[Assignment]
Apart from the images, repeat the data below exactly as written.

[Data section]
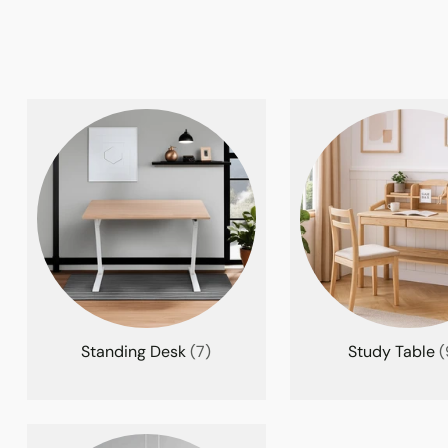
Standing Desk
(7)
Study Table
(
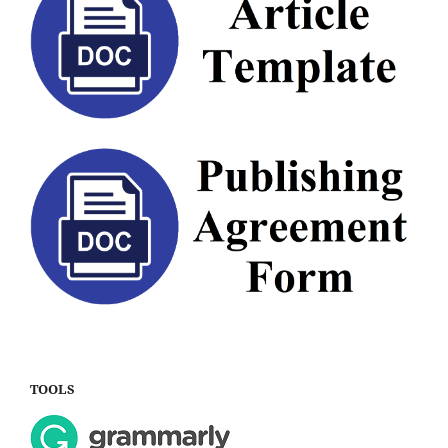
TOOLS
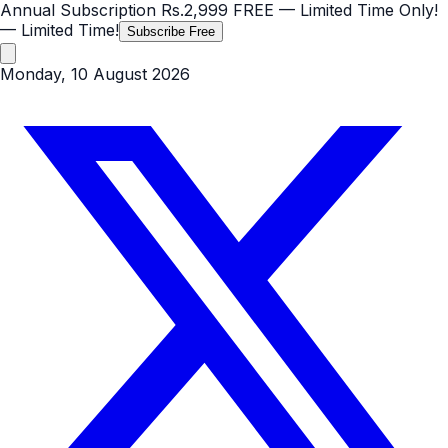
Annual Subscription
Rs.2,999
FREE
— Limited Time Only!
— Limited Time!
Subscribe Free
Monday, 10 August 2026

[Finished exercise]
Standing Desk
(7)
Study Table
(
TOOLS
Annual Subscription
Rs.2,999
FREE
— Limited Time Only!
— Limited Time!
Subscribe Free
Monday, 10 August 2026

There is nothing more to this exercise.